I left the fate of my lunch at Quintonil in the hands of my friends Alejandro and Liz, two Mexico City insiders who I was confident would steer me towards the right dishes. While the menu was in English, there were too many unfamiliar Spanish words highlighted in quotations that I just didn’t recognize. Terms like “escamoles”, “cuitlacoche” and “cegueza” were beyond my scope of “tortilla”, “mole” and “tacos”. So rather than try to translate everything, I let the locals do their job while I nursed my lovely avocado mezcal cocktail.
The funny thing is that it was all new to the locals as well. Alejandro later told me that even though he could technically understand the words on the menu, he had never seen them arranged in this way. These were not traditional Mexican dishes that he was familiar with. So really it would be something of a crapshoot to everyone. This style of innovative modern Mexican cooking is what earned Quintonil much acclaim and the enviable ranking of the No. 12 restaurant on the San Pellegrino Top 50 list.
For such a prestigious restaurant, Quintonil has a pleasantly relaxed atmosphere. The back part of the dining room is a wide open space that is filled with natural light, which makes it feel like you are eating in a courtyard. The service is also very, very relaxed. We did not do the tasting menu, but our a la carte lunch still took over 3 hours to complete. If you have places to be, perhaps a meal here is not the best idea.

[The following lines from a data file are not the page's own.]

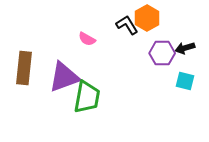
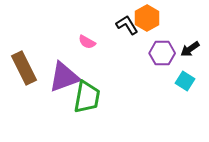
pink semicircle: moved 3 px down
black arrow: moved 5 px right, 1 px down; rotated 18 degrees counterclockwise
brown rectangle: rotated 32 degrees counterclockwise
cyan square: rotated 18 degrees clockwise
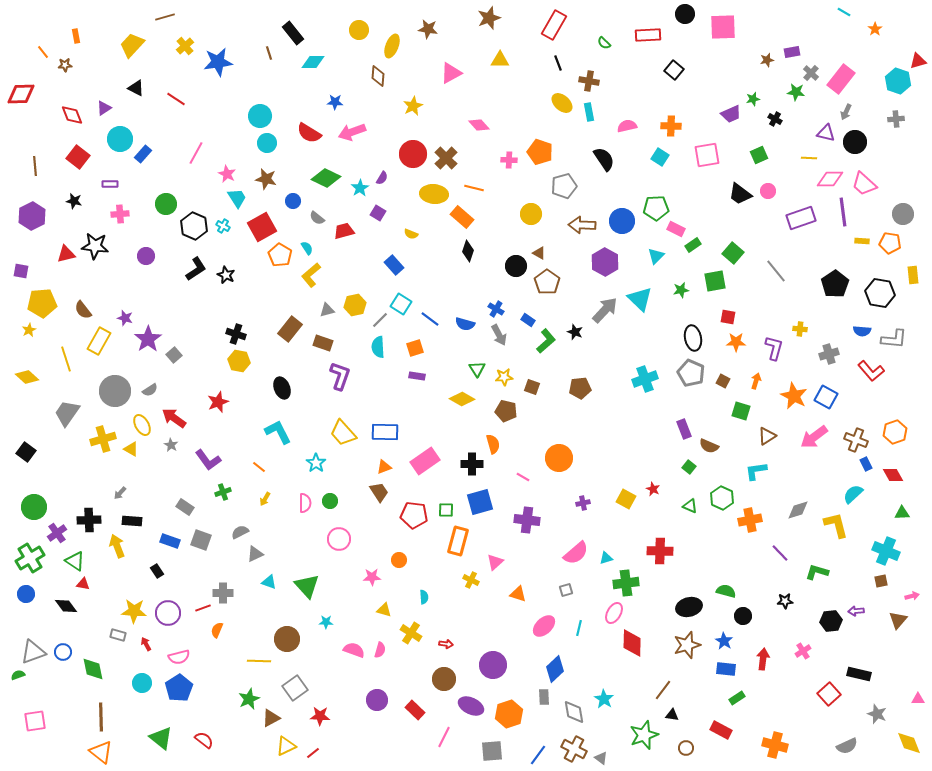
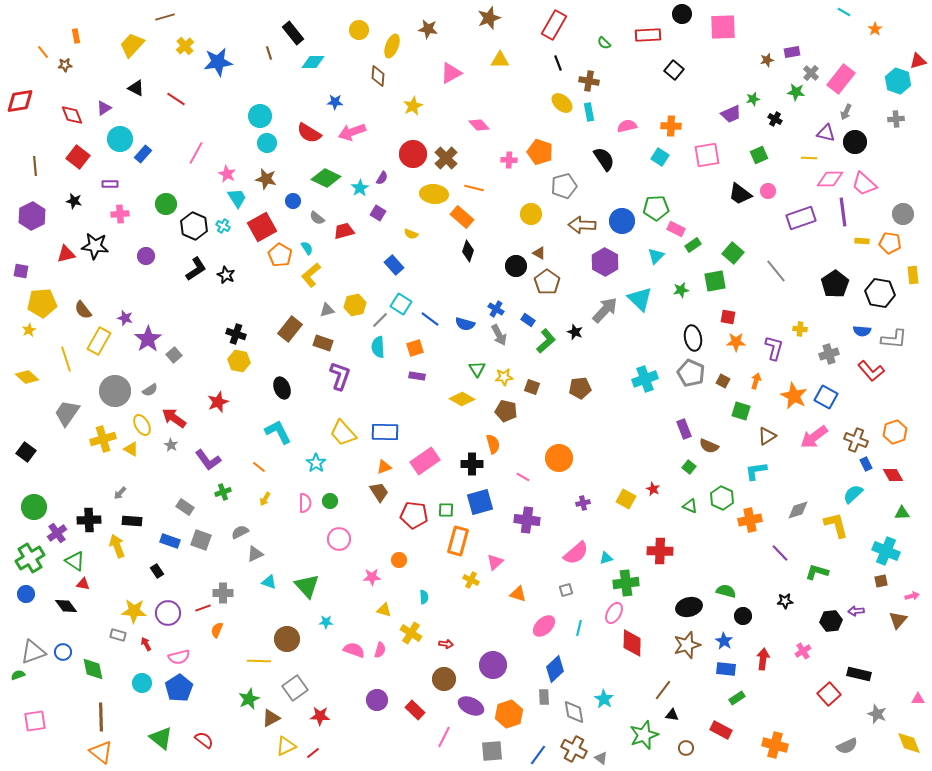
black circle at (685, 14): moved 3 px left
red diamond at (21, 94): moved 1 px left, 7 px down; rotated 8 degrees counterclockwise
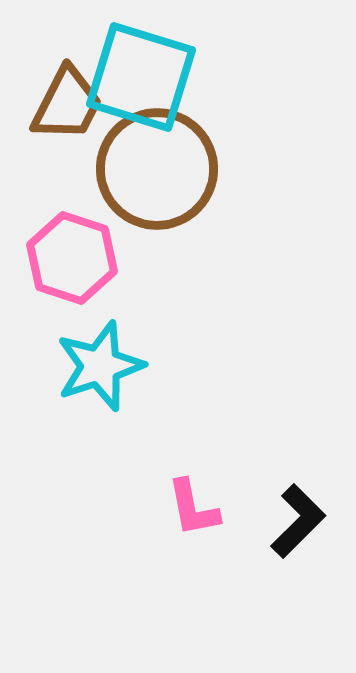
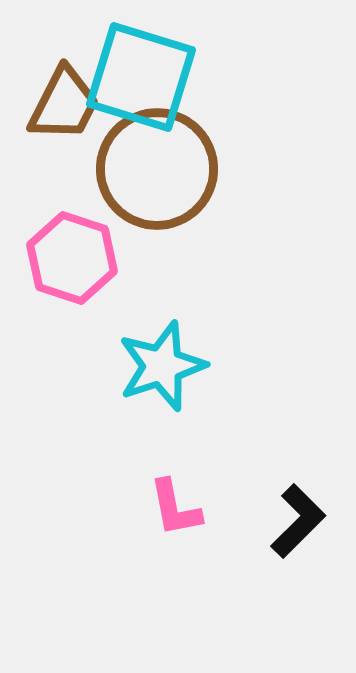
brown trapezoid: moved 3 px left
cyan star: moved 62 px right
pink L-shape: moved 18 px left
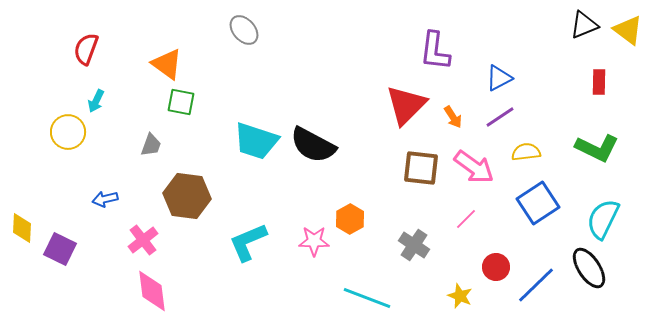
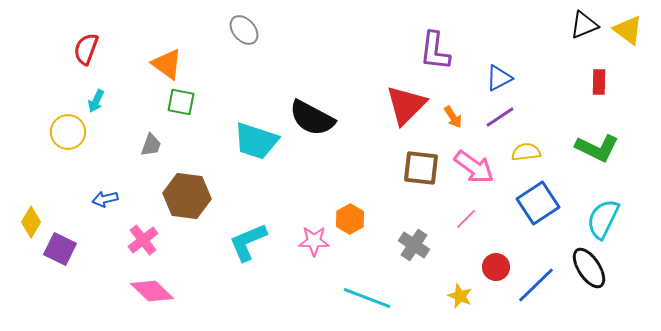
black semicircle: moved 1 px left, 27 px up
yellow diamond: moved 9 px right, 6 px up; rotated 28 degrees clockwise
pink diamond: rotated 39 degrees counterclockwise
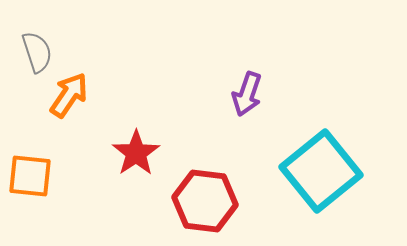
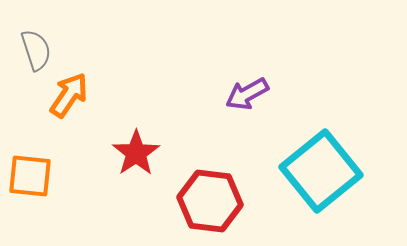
gray semicircle: moved 1 px left, 2 px up
purple arrow: rotated 42 degrees clockwise
red hexagon: moved 5 px right
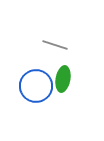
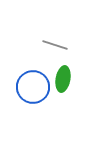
blue circle: moved 3 px left, 1 px down
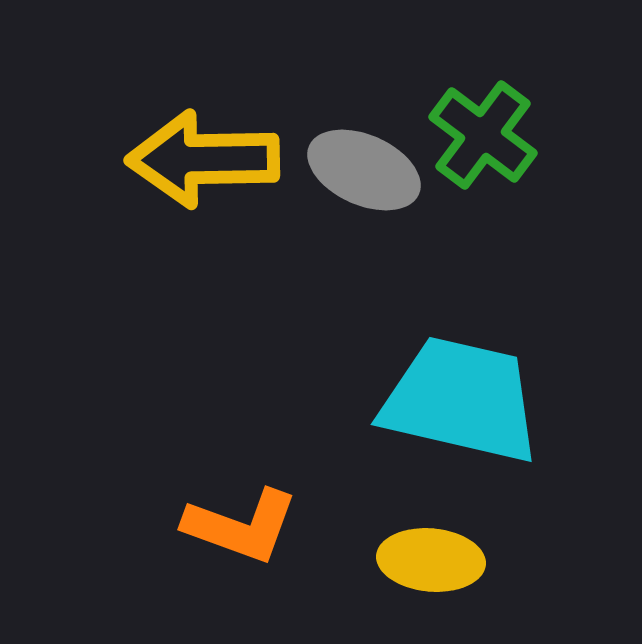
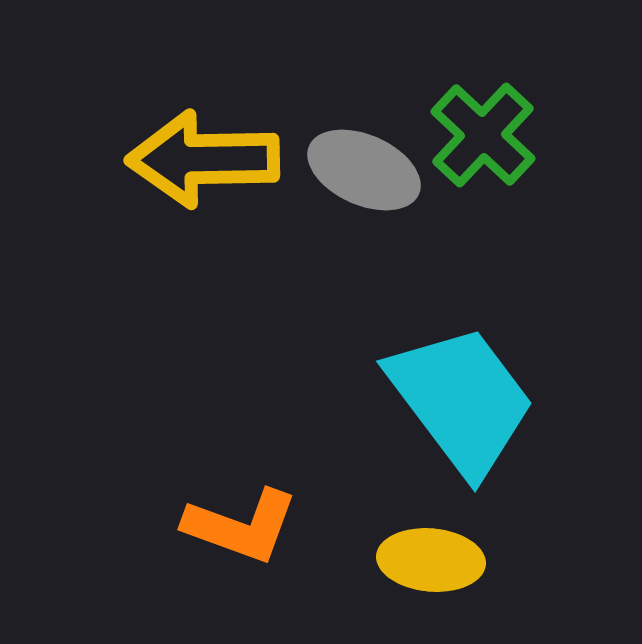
green cross: rotated 6 degrees clockwise
cyan trapezoid: rotated 40 degrees clockwise
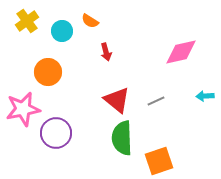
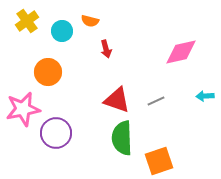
orange semicircle: rotated 18 degrees counterclockwise
red arrow: moved 3 px up
red triangle: rotated 20 degrees counterclockwise
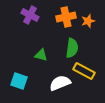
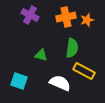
orange star: moved 1 px left, 1 px up
white semicircle: rotated 45 degrees clockwise
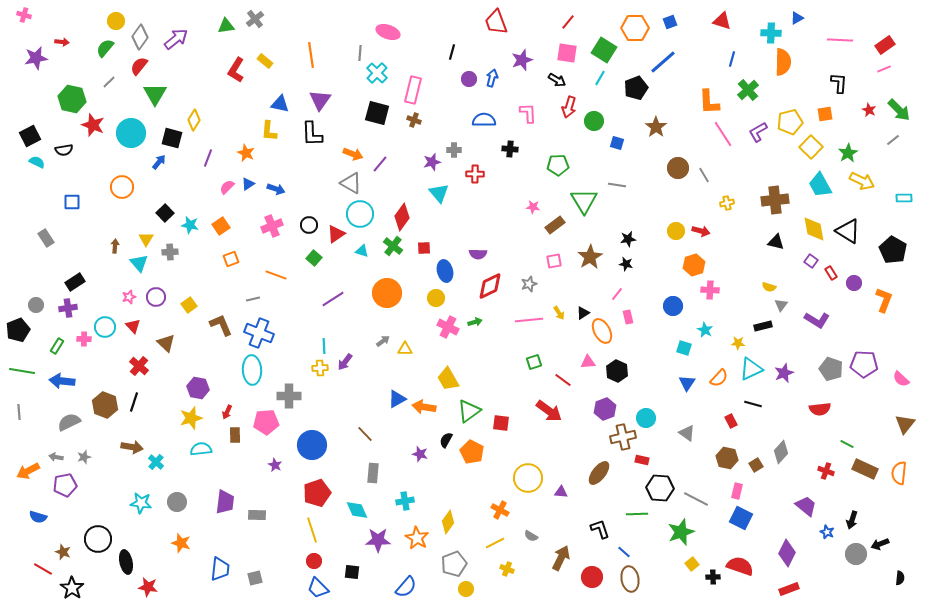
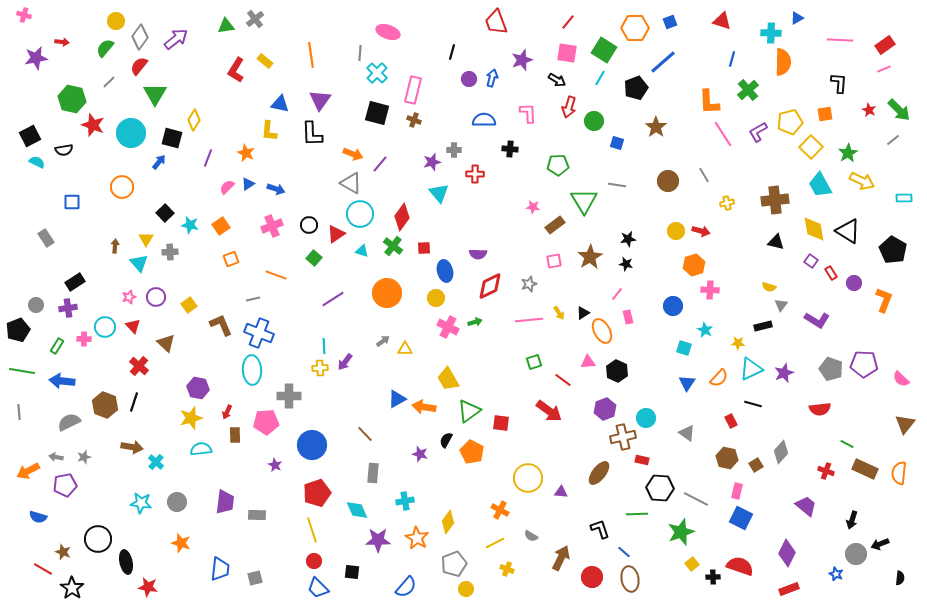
brown circle at (678, 168): moved 10 px left, 13 px down
blue star at (827, 532): moved 9 px right, 42 px down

But your patience will reward you with the most eye-opening meal that you’ll have. It was the type of meal we were expecting from Pujol but didn’t quite get. There were “escamole” ant eggs in our avocado tartare, but rather than making us gag, we couldn’t get enough. Corn smut, which is the rough translation of “cuitlacoche”, also sounds unappetizing, but its earthy, mushroom like quality was surprisingly appealing and worked well as a filling in a fried tortilla. What caught me more off guard was by how potent the chile mix powder was, which made everyone at the table cough after a few bites. I’m still not sure how I feel about that and wondered if that was intentional, but you couldn’t argue that the meal wasn’t interactive.
The creamy green rice with a perfect egg yolk spilling over on top was appropriately named, as it really couldn’t get any better than this. It was the perfect union of two famous comfort food items in any culture. We probably could have done without the braised pork, which was a bit tough, but everything else we ordered was absolutely essential.
It’s interesting to note that Chef Jorge Vallejo was once a protegee of Enrique Olvera, but it seems like the pupil has surpassed the master. Pujol still gets more of the attention, especially overseas, but soon people will start catching on to the newer talent in Mexico City’s kitchens.